**Task prompt**
Go over the lines below, and when one contains the word "wird", copy it.

**Saved entries**
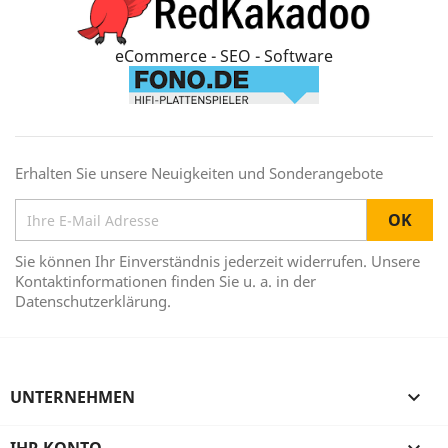
eCommerce - SEO - Software
Erhalten Sie unsere Neuigkeiten und Sonderangebote
Sie können Ihr Einverständnis jederzeit widerrufen. Unsere
Kontaktinformationen finden Sie u. a. in der
Datenschutzerklärung.
UNTERNEHMEN

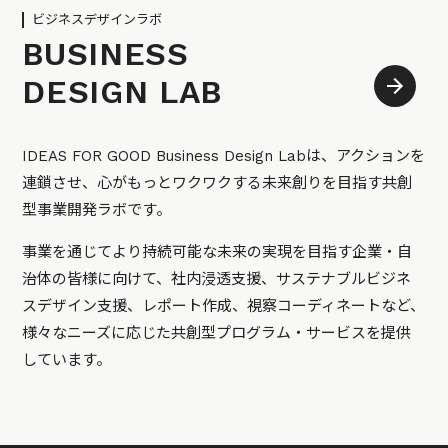
ビジネスデザインラボ
BUSINESS
DESIGN LAB
IDEAS FOR GOOD Business Design Labは、アクションを
連鎖させ、心がもっとワクワクする未来創りを目指す共創
型事業開発ラボです。
事業を通じてより持続可能な未来の実現を目指す企業・自
治体の皆様に向けて、社内浸透支援、サステナブルビジネ
スデザイン支援、レポート作成、視察コーディネートなど、
様々なニーズに応じた共創型プログラム・サービスを提供
しています。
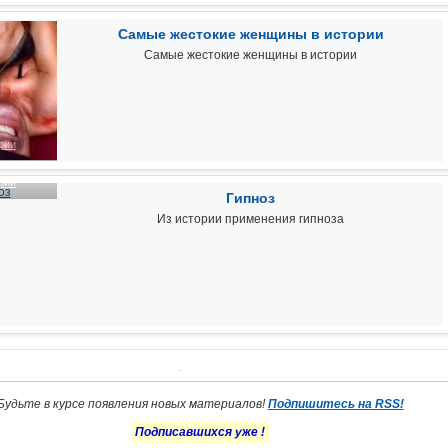
Самые жестокие женщины в истории
Самые жестокие женщины в истории
рии
рии
Гипноз
Из истории применения гипноза
Будьте в курсе появления новых материалов!
Подпишитесь на RSS!
Подписавшихся уже
!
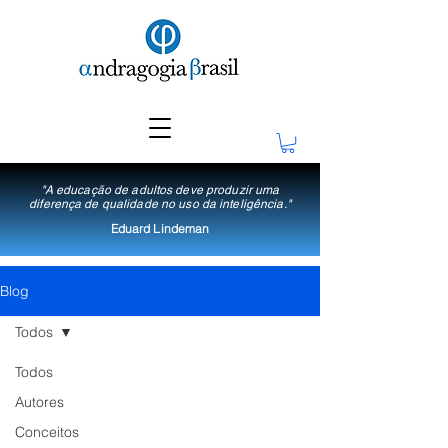
"A educação de adultos deve produzir uma
diferença de qualidade no uso da inteligência."
Eduard Lindeman
Blog
Todos
Todos
Autores
Conceitos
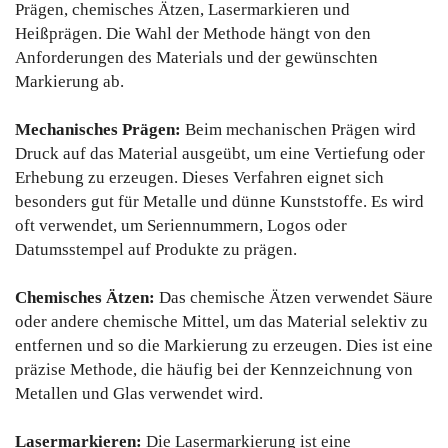
Prägen, chemisches Ätzen, Lasermarkieren und
Heißprägen. Die Wahl der Methode hängt von den
Anforderungen des Materials und der gewünschten
Markierung ab.
Mechanisches Prägen:
Beim mechanischen Prägen wird
Druck auf das Material ausgeübt, um eine Vertiefung oder
Erhebung zu erzeugen. Dieses Verfahren eignet sich
besonders gut für Metalle und dünne Kunststoffe. Es wird
oft verwendet, um Seriennummern, Logos oder
Datumsstempel auf Produkte zu prägen.
Chemisches Ätzen:
Das chemische Ätzen verwendet Säure
oder andere chemische Mittel, um das Material selektiv zu
entfernen und so die Markierung zu erzeugen. Dies ist eine
präzise Methode, die häufig bei der Kennzeichnung von
Metallen und Glas verwendet wird.
Lasermarkieren:
Die Lasermarkierung ist eine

**Written solution**
Beim mechanischen Prägen wird
besonders gut für Metalle und dünne Kunststoffe. Es wird
Metallen und Glas verwendet wird.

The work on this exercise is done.